La députée de la quatrième circonscription de La Réunion était présente lors de la réunion entre les forces parlementaires et le président de la République ce mercredi. Emeline K/Bidi, membre du groupe de la Gauche démocrate et républicaine, a assisté à cette rencontre organisée avant la nomination du nouveau Premier ministre.
L’élue a participé, avec le reste du Nouveau Front populaire, à faire tomber le gouvernement Barnier la semaine dernière. Elle indique que les représentants de la gauche qui ont fait le déplacement - seul LFI n’était pas présente - ont assuré à Emmanuel Macron être prêts à de nouveau voter la motion de censure s’il s’obstinait à ne pas changer de posture.
La gauche au gouvernement ?
Les membres du Nouveau Front populaire ont de nouveau appelé le Président à choisir un chef de gouvernement de gauche.
“La politique qu’il a menée a entraîné une crise sociale et une crise démocratique. Il faut une politique de rupture qui devrait être incarnée par une personnalité du Nouveau Front populaire, de gauche”, explique Emeline K/Bidi qui précise, “le nouveau Premier ministre ne doit pas être de gauche juste de nom, mais aussi dans les actes.”
Mais Emeline K/Bidi déplore la posture d’Emmanuel Macron : “Il ne nous a pas envoyé de signal positif. Il n’a pas accepté sa responsabilité.”

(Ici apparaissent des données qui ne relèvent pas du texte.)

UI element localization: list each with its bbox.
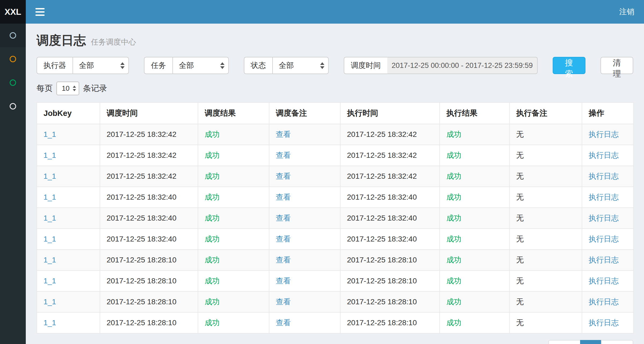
sched-time-cell: 2017-12-25 18:28:10 [100, 250, 198, 270]
jobkey-link[interactable]: 1_1 [44, 256, 56, 264]
sidebar-toggle-icon[interactable] [35, 8, 45, 16]
exec-result-text: 成功 [446, 151, 461, 159]
search-button[interactable]: 搜索 [553, 57, 585, 74]
jobkey-link[interactable]: 1_1 [44, 277, 56, 285]
sched-time-cell: 2017-12-25 18:32:40 [100, 229, 198, 250]
page-size-value: 10 [62, 84, 70, 93]
page-size-prefix: 每页 [37, 83, 53, 94]
sched-remark-link[interactable]: 查看 [276, 277, 291, 285]
sidebar [0, 24, 26, 344]
sched-time-cell: 2017-12-25 18:28:10 [100, 270, 198, 291]
clear-button[interactable]: 清理 [600, 57, 633, 74]
log-table: JobKey调度时间调度结果调度备注执行时间执行结果执行备注操作 1_1 201… [37, 102, 634, 334]
sched-remark-link[interactable]: 查看 [276, 214, 291, 222]
executor-select-value: 全部 [79, 60, 94, 71]
sched-remark-link[interactable]: 查看 [276, 130, 291, 138]
table-row: 1_1 2017-12-25 18:28:10 成功 查看 2017-12-25… [37, 250, 634, 270]
prev-page-button[interactable]: 上页 [548, 340, 581, 344]
executor-filter-group: 执行器 全部 [37, 57, 129, 74]
exec-log-link[interactable]: 执行日志 [589, 151, 619, 159]
exec-time-cell: 2017-12-25 18:32:42 [340, 145, 440, 166]
job-select[interactable]: 全部 [172, 57, 229, 74]
next-page-button[interactable]: 下页 [601, 340, 633, 344]
current-page-button[interactable]: 1 [580, 340, 602, 344]
exec-log-link[interactable]: 执行日志 [589, 172, 619, 180]
navbar: 注销 [26, 0, 644, 24]
jobkey-link[interactable]: 1_1 [44, 214, 56, 222]
sched-remark-link[interactable]: 查看 [276, 256, 291, 264]
exec-time-cell: 2017-12-25 18:32:40 [340, 187, 440, 208]
sched-time-cell: 2017-12-25 18:32:42 [100, 166, 198, 187]
sidebar-item[interactable] [0, 24, 26, 47]
exec-time-cell: 2017-12-25 18:32:42 [340, 124, 440, 145]
exec-remark-cell: 无 [509, 208, 582, 229]
jobkey-link[interactable]: 1_1 [44, 151, 56, 159]
jobkey-link[interactable]: 1_1 [44, 130, 56, 138]
exec-log-link[interactable]: 执行日志 [589, 130, 619, 138]
exec-result-text: 成功 [446, 256, 461, 264]
sched-remark-link[interactable]: 查看 [276, 298, 291, 306]
jobkey-link[interactable]: 1_1 [44, 298, 56, 306]
exec-log-link[interactable]: 执行日志 [589, 193, 619, 201]
topbar: XXL 注销 [0, 0, 644, 24]
exec-time-cell: 2017-12-25 18:32:42 [340, 166, 440, 187]
time-filter-label: 调度时间 [344, 57, 387, 74]
sched-result-text: 成功 [205, 151, 220, 159]
circle-icon-2 [10, 56, 16, 62]
executor-filter-label: 执行器 [37, 57, 73, 74]
pagination: 上页 1 下页 [548, 340, 633, 344]
exec-remark-cell: 无 [509, 229, 582, 250]
exec-result-text: 成功 [446, 298, 461, 306]
exec-result-text: 成功 [446, 214, 461, 222]
column-header: 操作 [582, 103, 634, 124]
sched-remark-link[interactable]: 查看 [276, 151, 291, 159]
column-header: JobKey [37, 103, 100, 124]
filter-row: 执行器 全部 任务 全部 状态 全部 调度时间 搜索 清理 [37, 57, 633, 74]
sched-time-cell: 2017-12-25 18:32:40 [100, 208, 198, 229]
select-arrows-icon [320, 62, 324, 69]
jobkey-link[interactable]: 1_1 [44, 319, 56, 327]
logout-link[interactable]: 注销 [619, 7, 634, 17]
status-select[interactable]: 全部 [272, 57, 329, 74]
status-filter-label: 状态 [244, 57, 272, 74]
exec-time-cell: 2017-12-25 18:28:10 [340, 291, 440, 312]
table-row: 1_1 2017-12-25 18:32:42 成功 查看 2017-12-25… [37, 166, 634, 187]
exec-log-link[interactable]: 执行日志 [589, 319, 619, 327]
exec-log-link[interactable]: 执行日志 [589, 235, 619, 243]
sched-result-text: 成功 [205, 298, 220, 306]
sidebar-item[interactable] [0, 47, 26, 71]
table-row: 1_1 2017-12-25 18:32:40 成功 查看 2017-12-25… [37, 208, 634, 229]
job-filter-label: 任务 [144, 57, 172, 74]
executor-select[interactable]: 全部 [73, 57, 129, 74]
exec-log-link[interactable]: 执行日志 [589, 214, 619, 222]
page-subtitle: 任务调度中心 [91, 38, 136, 46]
column-header: 调度时间 [100, 103, 198, 124]
jobkey-link[interactable]: 1_1 [44, 172, 56, 180]
sched-remark-link[interactable]: 查看 [276, 193, 291, 201]
jobkey-link[interactable]: 1_1 [44, 193, 56, 201]
exec-time-cell: 2017-12-25 18:28:10 [340, 250, 440, 270]
column-header: 执行备注 [509, 103, 582, 124]
select-arrows-icon [73, 86, 76, 91]
page-size-select[interactable]: 10 [56, 82, 79, 95]
jobkey-link[interactable]: 1_1 [44, 235, 56, 243]
exec-remark-cell: 无 [509, 291, 582, 312]
exec-log-link[interactable]: 执行日志 [589, 256, 619, 264]
select-arrows-icon [220, 62, 225, 69]
exec-log-link[interactable]: 执行日志 [589, 277, 619, 285]
sidebar-item[interactable] [0, 94, 26, 118]
sched-remark-link[interactable]: 查看 [276, 172, 291, 180]
exec-remark-cell: 无 [509, 250, 582, 270]
log-table-wrap: JobKey调度时间调度结果调度备注执行时间执行结果执行备注操作 1_1 201… [37, 102, 633, 334]
time-range-input[interactable] [387, 57, 538, 74]
sched-remark-link[interactable]: 查看 [276, 319, 291, 327]
sched-result-text: 成功 [205, 277, 220, 285]
sidebar-item[interactable] [0, 71, 26, 94]
table-row: 1_1 2017-12-25 18:28:10 成功 查看 2017-12-25… [37, 270, 634, 291]
sched-result-text: 成功 [205, 214, 220, 222]
table-row: 1_1 2017-12-25 18:28:10 成功 查看 2017-12-25… [37, 291, 634, 312]
job-select-value: 全部 [179, 60, 194, 71]
exec-log-link[interactable]: 执行日志 [589, 298, 619, 306]
exec-remark-cell: 无 [509, 124, 582, 145]
sched-remark-link[interactable]: 查看 [276, 235, 291, 243]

“Éviter le chaos” mais pas à tout prix
La députée de la quatrième circonscription évoque ensuite l’un des sujets les plus importants évoqués durant cette réunion au sommet : l’appel à maintenir la stabilité politique du pays.
“Les formations politiques autour de la table sont composées de gens responsables qui n’ont pas envie de plonger le pays dans le chaos”, assure Emeline K/Bidi avant de rappeler, “nous sommes aussi conscients qu’on ne peut pas perdurer avec les mêmes personnes et les mêmes programmes.”
"S’il s’entête à remettre une personne issue de la majorité ou proche de la majorité ou de la droite républicaine, on ira nécessairement vers une nouvelle censure", prévient-elle.